**Work required**:
The answer is the first line of the listing and every line after it through the one containing "45 वर्ष के मरीज राकेश कुमार को 26 जुलाई 2023", exact, with pictures removed.

**Records**:

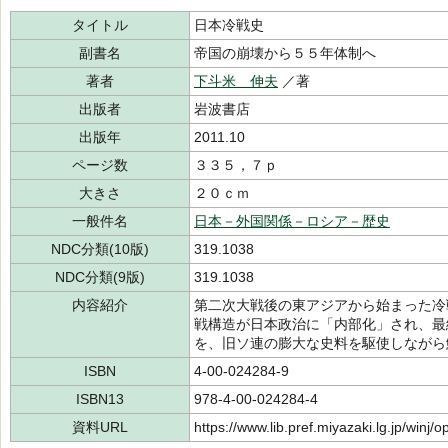
タイトル
日本冷戦史
副書名
帝国の崩壊から５５年体制へ
著者
下斗米 伸夫
／著
出版者
岩波書店
出版年
2011.10
ページ数
３３５，７ｐ
大きさ
２０ｃｍ
一般件名
日本－外国関係－ロシア－歴史
NDC分類(10版)
319.1038
NDC分類(9版)
319.1038
内容紹介
第二次大戦後の東アジアから始まった冷
戦構造が日本政治に「内部化」され、最
を、旧ソ連の膨大な史料を駆使しながら
ISBN
4-00-024284-9
ISBN13
978-4-00-024284-4
資料URL
https://www.lib.pref.miyazaki.lg.jp/winj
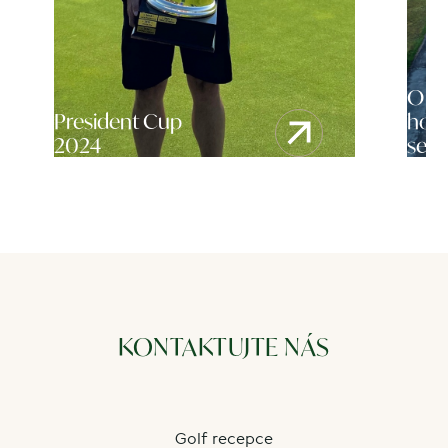
O n
President Cup
hotel
2024
se p
KONTAKTUJTE NÁS
Golf recepce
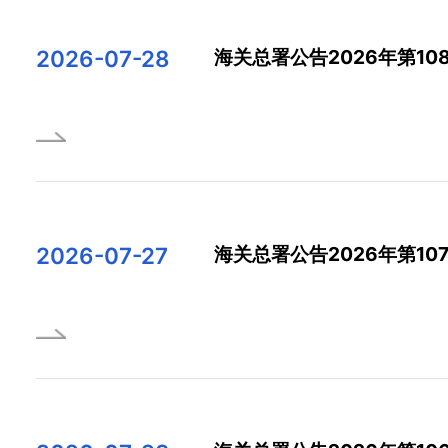
2026-07-28
海关总署公告2026年第10
2026-07-27
海关总署公告2026年第10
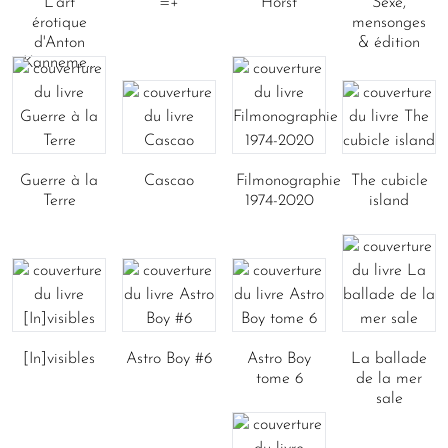
L'art
=+
Horst
Sexe,
érotique
mensonges
d'Anton
& édition
Kanneme...
Guerre à la
Cascao
Filmonographie
The cubicle
Terre
1974-2020
island
[In]visibles
Astro Boy #6
Astro Boy
La ballade
tome 6
de la mer
sale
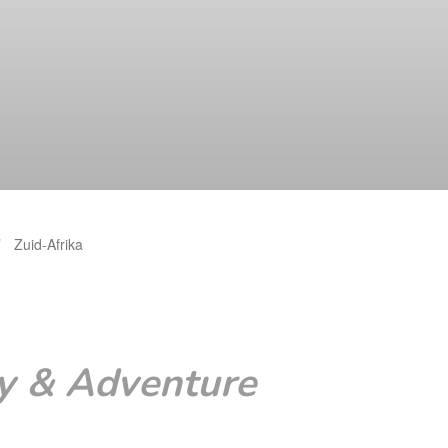
Zuid-Afrika
ty & Adventure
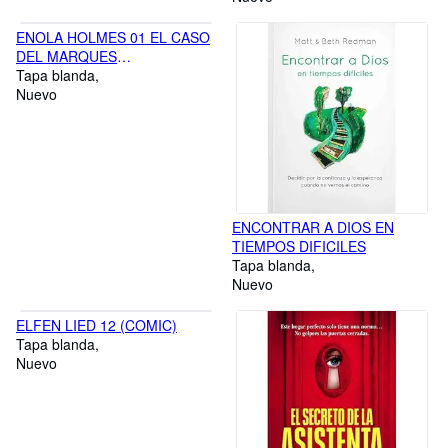
ENOLA HOLMES 01 EL CASO
DEL MARQUES
DESAPARECIDO
Tapa blanda
Nuevo
ENCONTRAR A DIOS EN
TIEMPOS DIFICILES
Tapa blanda
Nuevo
ELFEN LIED 12 (COMIC)
Tapa blanda
Nuevo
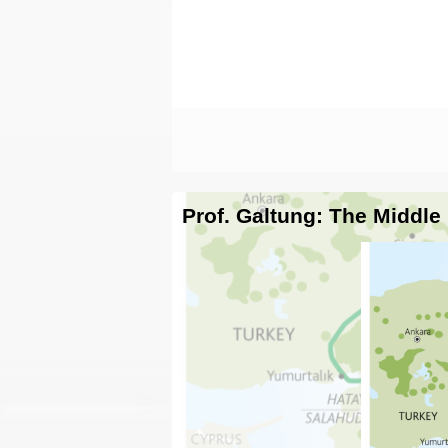
Prof. Galtung: The Middle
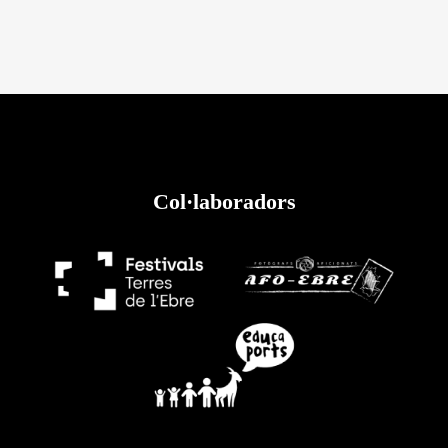
Col·laboradors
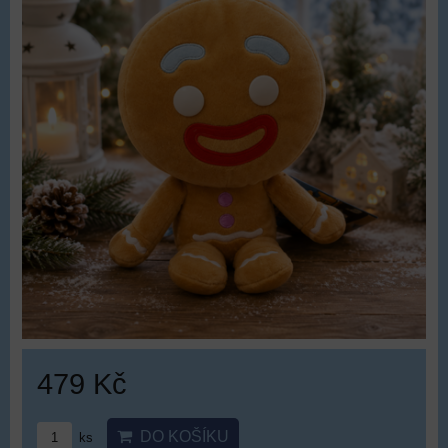
479 Kč
DO KOŠÍKU
ks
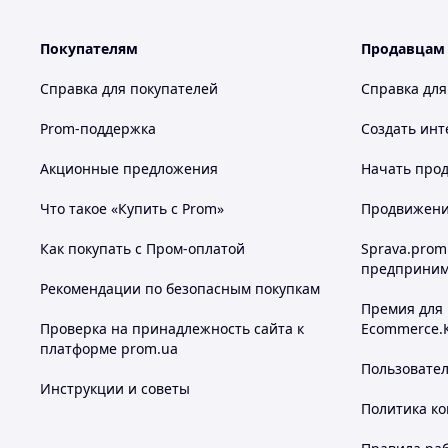
на долгие годы.
Покупателям
Продавцам
Справка для покупателей
Справка для
Prom-поддержка
Создать инт
Акционные предложения
Начать прод
Что такое «Купить с Prom»
Продвижение
Как покупать с Пром-оплатой
Sprava.prom
предприним
Рекомендации по безопасным покупкам
Премия для
Проверка на принадлежность сайта к
Ecommerce.
платформе prom.ua
Пользовате
Инструкции и советы
Политика к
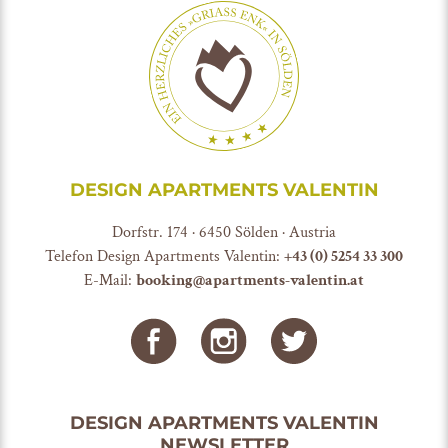
DESIGN APARTMENTS VALENTIN
Dorfstr. 174 · 6450 Sölden · Austria
Telefon Design Apartments Valentin:
+43 (0) 5254 33 300
E-Mail:
booking@apartments-valentin.at
DESIGN APARTMENTS VALENTIN
NEWSLETTER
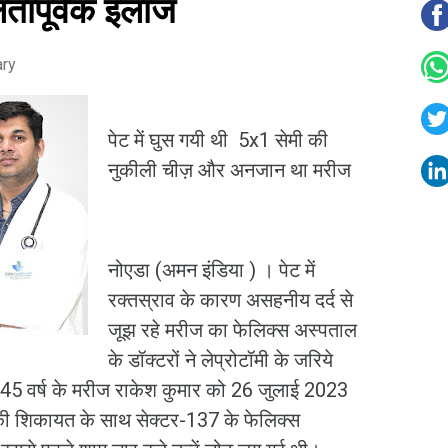
तापूर्वक इलाज
ary
पेट में घुस गयी थी 5x1 सेमी की
नुकीली चीज़ और अनजान था मरीज
नोएडा (अमन इंडिया ) । पेट में
रक्तस्राव के कारण असहनीय दर्द से
जूझ रहे मरीज का फेलिक्स अस्पताल
के डॉक्टरों ने लेप्रोटॉमी के जरिये
45 वर्ष के मरीज राकेश कुमार को 26 जुलाई 2023
्द की शिकायत के साथ सेक्टर-137 के फेलिक्स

**Written answer**:
タイトル
日本冷戦史
副書名
帝国の崩壊から５５年体制へ
著者
下斗米 伸夫
／著
出版者
岩波書店
出版年
2011.10
ページ数
３３５，７ｐ
大きさ
２０ｃｍ
一般件名
日本－外国関係－ロシア－歴史
NDC分類(10版)
319.1038
NDC分類(9版)
319.1038
内容紹介
第二次大戦後の東アジアから始まった冷
戦構造が日本政治に「内部化」され、最
を、旧ソ連の膨大な史料を駆使しながら
ISBN
4-00-024284-9
ISBN13
978-4-00-024284-4
資料URL
https://www.lib.pref.miyazaki.lg.jp/winj
O n
President Cup
hotel
2024
se p
KONTAKTUJTE NÁS
Golf recepce
2026-07-28
海关总署公告2026年第10
2026-07-27
海关总署公告2026年第10
L'art
=+
Horst
Sexe,
érotique
mensonges
d'Anton
& édition
Kanneme...
Guerre à la
Cascao
Filmonographie
The cubicle
Terre
1974-2020
island
[In]visibles
Astro Boy #6
Astro Boy
La ballade
tome 6
de la mer
sale
Zuid-Afrika
ty & Adventure
ENOLA HOLMES 01 EL CASO
DEL MARQUES
DESAPARECIDO
Tapa blanda
Nuevo
ENCONTRAR A DIOS EN
TIEMPOS DIFICILES
Tapa blanda
Nuevo
ELFEN LIED 12 (COMIC)
Tapa blanda
Nuevo
Prof. Galtung: The Middle
Col·laboradors
479 Kč
DO KOŠÍKU
ks
на долгие годы.
Покупателям
Продавцам
Справка для покупателей
Справка для
Prom-поддержка
Создать инт
Акционные предложения
Начать прод
Что такое «Купить с Prom»
Продвижение
Как покупать с Пром-оплатой
Sprava.prom
предприним
Рекомендации по безопасным покупкам
Премия для
Проверка на принадлежность сайта к
Ecommerce.
платформе prom.ua
Пользовате
Инструкции и советы
Политика к
DESIGN APARTMENTS VALENTIN
Dorfstr. 174 · 6450 Sölden · Austria
Telefon Design Apartments Valentin:
+43 (0) 5254 33 300
E-Mail:
booking@apartments-valentin.at
DESIGN APARTMENTS VALENTIN
NEWSLETTER
तापूर्वक इलाज
ary
पेट में घुस गयी थी 5x1 सेमी की
नुकीली चीज़ और अनजान था मरीज
नोएडा (अमन इंडिया ) । पेट में
रक्तस्राव के कारण असहनीय दर्द से
जूझ रहे मरीज का फेलिक्स अस्पताल
के डॉक्टरों ने लेप्रोटॉमी के जरिये
45 वर्ष के मरीज राकेश कुमार को 26 जुलाई 2023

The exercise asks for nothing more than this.